FOR IMMEDIATE RELEASE
August 28, 2020
CONTACT: Shelbie Powell firstname.lastname@example.org 903-877-1440 office | 903-521-2412 cell
Amanda Wickman email@example.com 903-877-5998
Tyler, Texas — In addition to physical injuries, AFF workers are also at risk of behavioral and mental health issues such as anxiety, depression, substance use, and death by suicide. Due to environmental, financial, and social factors, there are several stressors inherent in AFF work.
For this reason, the SW Ag Center has created a social media promotion that includes messaging targeting farmers, ranchers, foresters, loggers and people involved in commercial fishing. Messages will target the various stressors in AFF work and break down the stigma of mental health.
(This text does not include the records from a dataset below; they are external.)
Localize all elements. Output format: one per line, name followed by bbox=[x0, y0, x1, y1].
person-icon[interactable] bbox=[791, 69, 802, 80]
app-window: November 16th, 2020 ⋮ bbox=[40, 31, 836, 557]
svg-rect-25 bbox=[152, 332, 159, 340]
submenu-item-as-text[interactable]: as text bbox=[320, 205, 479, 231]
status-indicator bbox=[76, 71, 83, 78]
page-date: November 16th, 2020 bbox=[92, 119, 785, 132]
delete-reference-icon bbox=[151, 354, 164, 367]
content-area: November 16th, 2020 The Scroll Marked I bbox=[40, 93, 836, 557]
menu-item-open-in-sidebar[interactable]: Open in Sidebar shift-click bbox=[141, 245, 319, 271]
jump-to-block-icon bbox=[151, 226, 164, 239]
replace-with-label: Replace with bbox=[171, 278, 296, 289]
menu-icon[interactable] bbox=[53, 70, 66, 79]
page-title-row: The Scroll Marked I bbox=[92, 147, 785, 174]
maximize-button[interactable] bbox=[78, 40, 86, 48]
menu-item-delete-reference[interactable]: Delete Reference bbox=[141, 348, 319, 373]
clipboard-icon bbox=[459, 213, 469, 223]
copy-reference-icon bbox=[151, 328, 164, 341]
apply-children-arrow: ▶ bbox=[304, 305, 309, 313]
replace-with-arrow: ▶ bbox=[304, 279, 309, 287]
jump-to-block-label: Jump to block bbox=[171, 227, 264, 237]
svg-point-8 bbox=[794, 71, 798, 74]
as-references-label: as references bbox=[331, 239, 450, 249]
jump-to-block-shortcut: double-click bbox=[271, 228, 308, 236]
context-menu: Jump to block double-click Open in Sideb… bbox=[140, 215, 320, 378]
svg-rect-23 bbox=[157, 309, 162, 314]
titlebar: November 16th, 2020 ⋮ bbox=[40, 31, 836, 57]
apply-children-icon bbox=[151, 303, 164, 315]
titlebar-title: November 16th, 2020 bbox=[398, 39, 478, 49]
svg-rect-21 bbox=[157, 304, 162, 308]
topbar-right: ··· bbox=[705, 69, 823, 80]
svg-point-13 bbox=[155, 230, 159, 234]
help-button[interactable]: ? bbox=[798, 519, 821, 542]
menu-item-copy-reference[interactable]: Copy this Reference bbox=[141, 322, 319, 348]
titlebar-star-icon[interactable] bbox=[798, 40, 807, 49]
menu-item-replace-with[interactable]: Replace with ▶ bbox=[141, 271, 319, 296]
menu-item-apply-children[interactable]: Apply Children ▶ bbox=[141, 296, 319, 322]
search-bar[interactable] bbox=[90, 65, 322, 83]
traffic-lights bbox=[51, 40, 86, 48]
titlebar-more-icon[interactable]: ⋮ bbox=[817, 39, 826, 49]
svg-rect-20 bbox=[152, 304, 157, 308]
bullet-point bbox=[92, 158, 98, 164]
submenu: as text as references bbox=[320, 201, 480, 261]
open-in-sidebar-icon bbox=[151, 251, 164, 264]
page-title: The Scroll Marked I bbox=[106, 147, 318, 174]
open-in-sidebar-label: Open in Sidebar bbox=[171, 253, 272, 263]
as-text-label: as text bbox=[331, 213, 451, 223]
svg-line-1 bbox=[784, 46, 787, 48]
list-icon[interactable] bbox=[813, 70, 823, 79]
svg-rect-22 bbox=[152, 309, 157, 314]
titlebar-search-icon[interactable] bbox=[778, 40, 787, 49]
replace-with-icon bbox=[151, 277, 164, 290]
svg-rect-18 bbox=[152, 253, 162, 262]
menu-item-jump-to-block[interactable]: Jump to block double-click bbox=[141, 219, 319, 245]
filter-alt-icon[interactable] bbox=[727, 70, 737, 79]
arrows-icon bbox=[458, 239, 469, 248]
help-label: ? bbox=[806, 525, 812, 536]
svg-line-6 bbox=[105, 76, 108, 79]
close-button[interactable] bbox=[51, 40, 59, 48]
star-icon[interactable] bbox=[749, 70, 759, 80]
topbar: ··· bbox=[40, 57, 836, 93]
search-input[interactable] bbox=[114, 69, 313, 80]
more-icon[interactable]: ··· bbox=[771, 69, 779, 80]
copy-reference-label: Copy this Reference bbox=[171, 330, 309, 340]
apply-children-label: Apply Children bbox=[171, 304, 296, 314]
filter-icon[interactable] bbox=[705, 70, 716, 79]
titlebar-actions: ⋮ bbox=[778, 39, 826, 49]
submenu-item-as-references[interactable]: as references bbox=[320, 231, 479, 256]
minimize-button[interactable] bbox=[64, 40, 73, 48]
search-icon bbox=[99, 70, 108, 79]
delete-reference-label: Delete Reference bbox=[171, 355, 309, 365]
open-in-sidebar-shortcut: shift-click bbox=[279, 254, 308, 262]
This promotion will start in August 2020 and run through Spring of 2021.
The toolkit’s theme, Seasons Change | You Remain, emphasizes to agricultural workers, fisherman, and loggers/foresters that hard situations are temporary. Stress management techniques will be described to help workers overcome challenges and remain happy and healthy.
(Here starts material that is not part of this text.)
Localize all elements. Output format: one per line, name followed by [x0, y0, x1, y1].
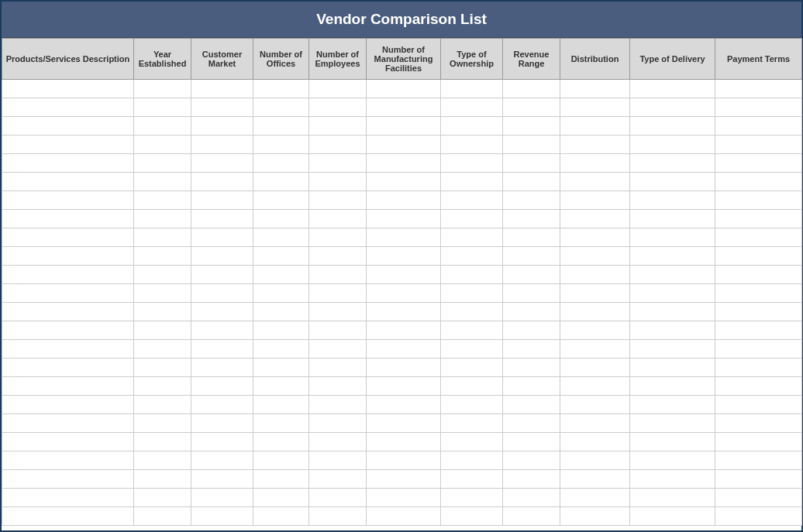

The social media messages will reflect seasonal stressors:
Summer | August/September: hay season, temp control for animals, heat stress
Fall | October/November: harvest season
Winter | December/January: maintenance/repairs on equipment, temp control for animals
Spring | February/March: stress on beef cattle ranchers and crop planting season
If your organization or business would like to participate, please visit http://www.swagcenter.org for logos further information and resources related to this year’s campaign.
As we promote this campaign over the next year, please join us in spreading awareness of the physical and mental risks associated with working in agriculture and promoting safe and healthy practices through the harvest season and beyond. We welcome your collaboration and participation.
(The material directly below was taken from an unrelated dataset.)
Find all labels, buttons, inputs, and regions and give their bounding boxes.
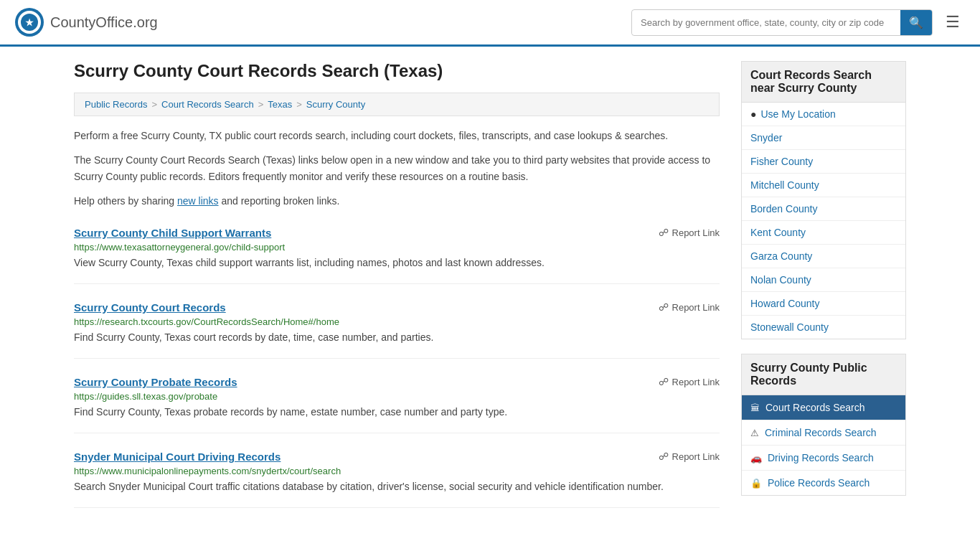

The Southwest Center for Agricultural Health, Injury Prevention and Education was created in late 1995 at The University of Texas Health Science Center at Tyler (UTHSCT) to serve Arkansas, Louisiana, New Mexico, Oklahoma and Texas as part of a program initiative of the National Institute for Occupational Safety and Health (NIOSH). The initiative established a network of centers, funded on a competitive basis, to conduct programs of research, prevention, intervention, education and outreach designed to reduce occupational injuries and diseases among agricultural workers and their families.